Java in particular is missing certain language features necessary for easily changing code functionality. This leads to abstractions getting written in to the code so that they can be added if needed later.
A specific example is getters and setters for class variables. If another class directly accesses a variable, you have to change both classes to replace direct access with methods that do additional work. In other languages (Python specifically), you can change the callee so that direct access gets delegated to specific functions, and the caller doesn't have to care about that refactor.
Getter and setters are unnecessary. The thing that most people are trying to avoid by using these is mutating state. However a getter or setter does nothing to prevent this. A simple `const` keyword goes so much farther than adding useless indirection everywhere.
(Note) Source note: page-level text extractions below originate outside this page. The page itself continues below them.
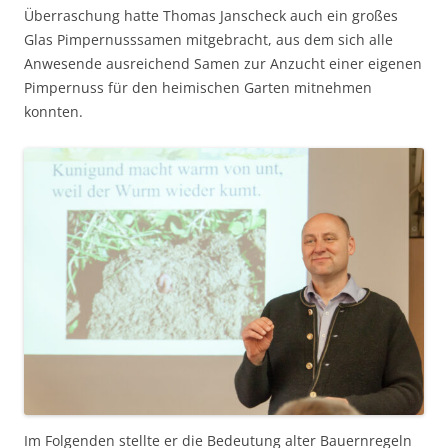
Überraschung hatte Thomas Janscheck auch ein großes
Glas Pimpernusssamen mitgebracht, aus dem sich alle
Anwesende ausreichend Samen zur Anzucht einer eigenen
Pimpernuss für den heimischen Garten mitnehmen
konnten.
Im Folgenden stellte er die Bedeutung alter Bauernregeln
Edit: I suppose it may be argued that you need to set some other state when you set a member variable. If that's the case, then it's no longer a getter or a setter and the function should be treated differently.
Getters and setters are much more useful when accessing or setting the element should require some other function calls. Caching, memoization, and event-logging are examples where you might want this to happen.
You can say that's not a getter/setter, but then your definition is just different than the people you're responding to.
Caching, memoization, and event-logging can be handled by wrapper objects that implement the interface so the base object doesn't need to contain all these layers of outside concerns. Let each class focus on it's single area of use.
Getter and setter are not just for keeping state immutable. They allow an api to control _how_ state changes. The most obvious example is maintaining thread-safety in multi-threaded environments.
I get they can be cumbersome, but using them really matters especially as a project grows... an API that has a simple single client today may have many different (and concurrent!) ones tomorrow. The pain of using S&Gs now saves refactoring later.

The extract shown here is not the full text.